Transport based Graph Kernels
This work addresses graph classification tasks by improving similarity measures for researchers and practitioners in machine learning, though it appears incremental as it builds on existing optimal transport and graph kernel frameworks.
The authors tackled the problem of graph similarity measurement by incorporating hierarchical structure information, which existing graph kernels often ignore, and proposed pyramid and subgraph kernels based on optimal transport, with results showing that their algorithms outperform state-of-the-art methods in most benchmark classification tasks.

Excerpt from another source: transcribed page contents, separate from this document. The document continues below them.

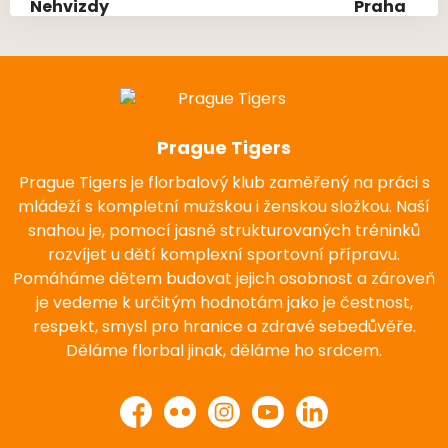
Prague Tigers
Prague Tigers je florbalový klub zaměřený na práci s
mládeží s kompletní mužskou i ženskou složkou. Naší
snahou je, pomocí jasně strukturovaných tréninků
rozvíjet u dětí komplexní sportovní přípravu.
Pomáháme dětem budovat jejich osobnost a zároveň
je vedeme k určitým hodnotám jako je čestnost,
respekt, smysl pro hranice a zdravé sebedůvěře.
Děláme florbal jinak, děláme ho srdcem.
Facebook
Flickr
Instagram
YouTube
LinkedIn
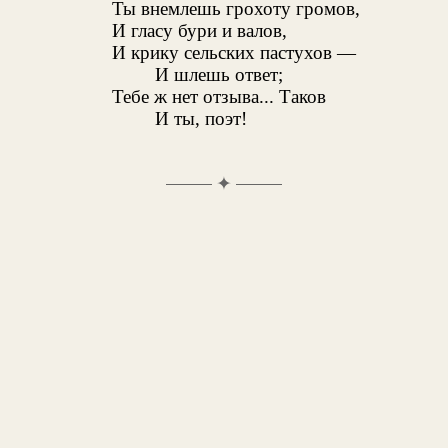
Ты внемлешь грохоту громов,
И гласу бури и валов,
И крику сельских пастухов —
И шлешь ответ;
Тебе ж нет отзыва... Таков
И ты, поэт!
✦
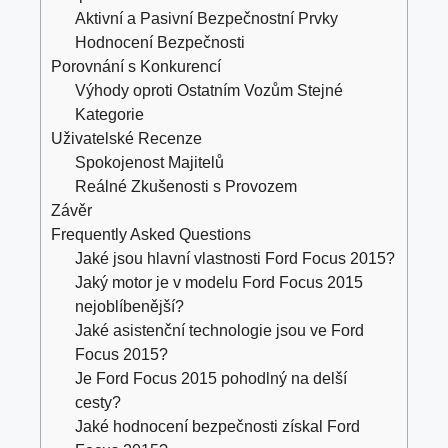
Aktivní a Pasivní Bezpečnostní Prvky
Hodnocení Bezpečnosti
Porovnání s Konkurencí
Výhody oproti Ostatním Vozům Stejné
Kategorie
Uživatelské Recenze
Spokojenost Majitelů
Reálné Zkušenosti s Provozem
Závěr
Frequently Asked Questions
Jaké jsou hlavní vlastnosti Ford Focus 2015?
Jaký motor je v modelu Ford Focus 2015
nejoblíbenější?
Jaké asistenční technologie jsou ve Ford
Focus 2015?
Je Ford Focus 2015 pohodlný na delší
cesty?
Jaké hodnocení bezpečnosti získal Ford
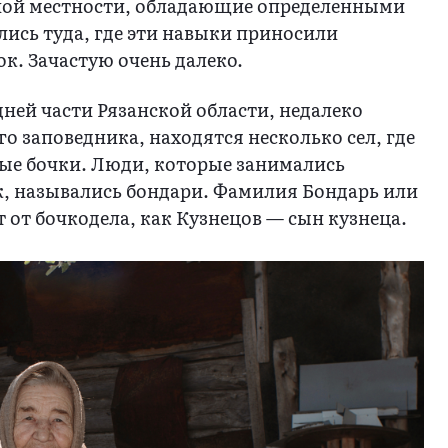
иной местности, обладающие определенными
ись туда, где эти навыки приносили
к. Зачастую очень далеко.
дней части Рязанской области, недалеко
о заповедника, находятся несколько сел, где
ые бочки. Люди, которые занимались
к, назывались бондари. Фамилия Бондарь или
 от бочкодела, как Кузнецов — сын кузнеца.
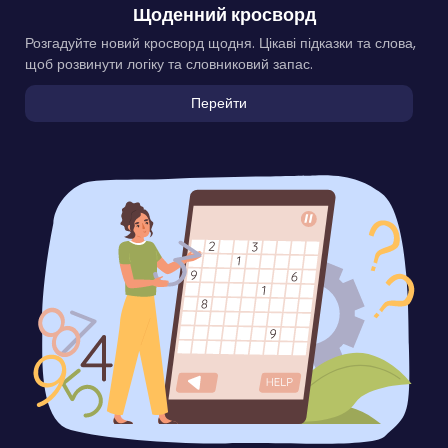
Щоденний кросворд
Розгадуйте новий кросворд щодня. Цікаві підказки та слова,
щоб розвинути логіку та словниковий запас.
Перейти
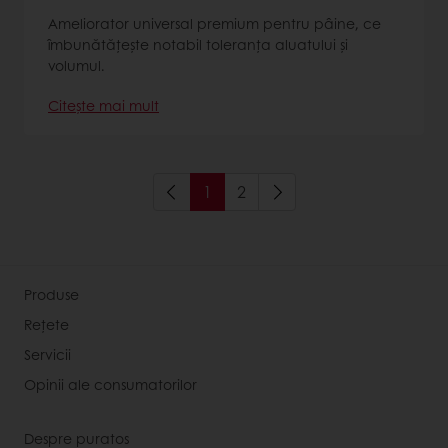
Ameliorator universal premium pentru pâine, ce
îmbunătățește notabil toleranța aluatului și
volumul.
Citește mai mult
1
2
Produse
Rețete
Servicii
Opinii ale consumatorilor
Despre puratos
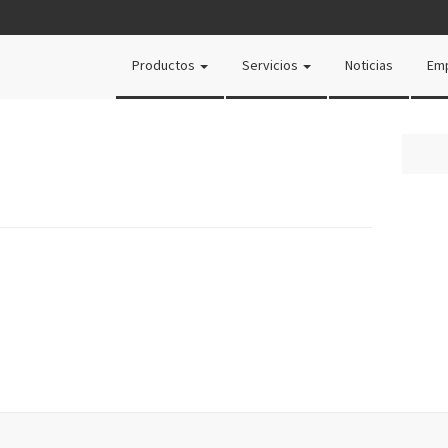
Productos
Servicios
Noticias
Em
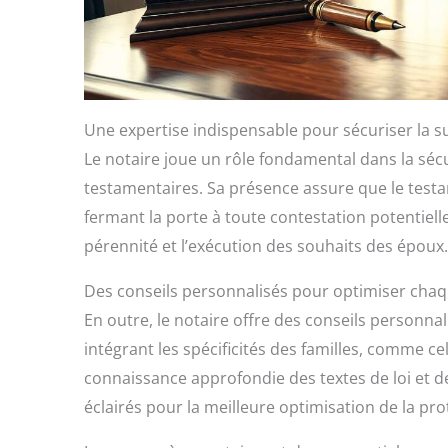
Une expertise indispensable pour sécuriser la s
Le notaire joue un rôle fondamental dans la sécu
testamentaires. Sa présence assure que le testa
fermant la porte à toute contestation potentielle.
pérennité et l’exécution des souhaits des époux.
Des conseils personnalisés pour optimiser chaq
En outre, le notaire offre des conseils personna
intégrant les spécificités des familles, comme ce
connaissance approfondie des textes de loi et d
éclairés pour la meilleure optimisation de la pro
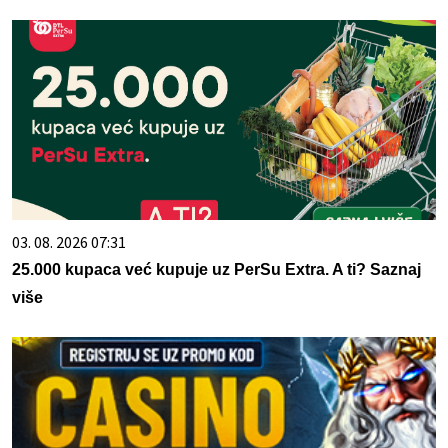
03. 08. 2026 07:31
25.000 kupaca već kupuje uz PerSu Extra. A ti? Saznaj
više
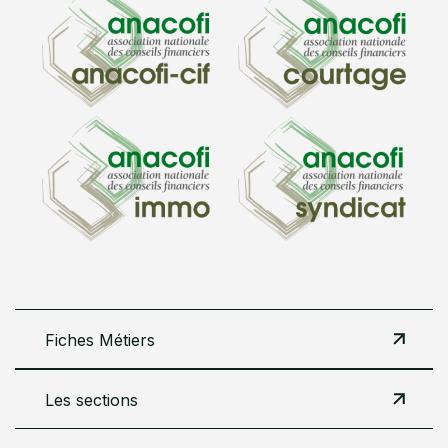
Fiches Métiers
Les sections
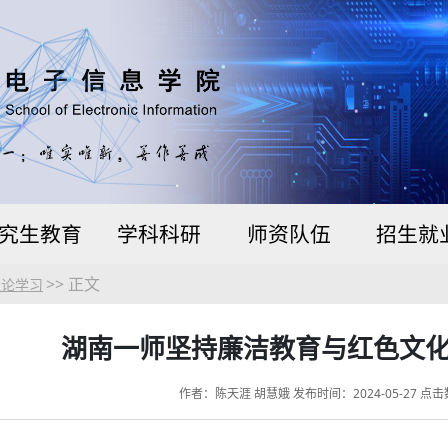
究生教育
学科科研
师资队伍
招生就
>> 正文
理论学习
湖南一师坚持廉洁教育与红色文
作者：陈天涯 胡慧娥 发布时间：2024-05-27 点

Graph kernel is a powerful tool measuring the similarity between graphs. Most of the existing graph kernels focused on node labels or attributes and ignored graph hierarchical structure information. In order to effectively utilize graph hierarchical structure information, we propose pyramid graph kernel based on optimal transport (OT). Each graph is embedded into hierarchical structures of the pyramid. Then, the OT distance is utilized to measure the similarity between graphs in hierarchical structures. We also utilize the OT distance to measure the similarity between subgraphs and propose subgraph kernel based on OT. The positive semidefinite (p.s.d) of graph kernels based on optimal transport distance is not necessarily possible. We further propose regularized graph kernel based on OT where we add the kernel regularization to the original optimal transport distance to obtain p.s.d kernel matrix. We evaluate the proposed graph kernels on several benchmark classification tasks and compare their performance with the existing state-of-the-art graph kernels. In most cases, our proposed graph kernel algorithms outperform the competing methods.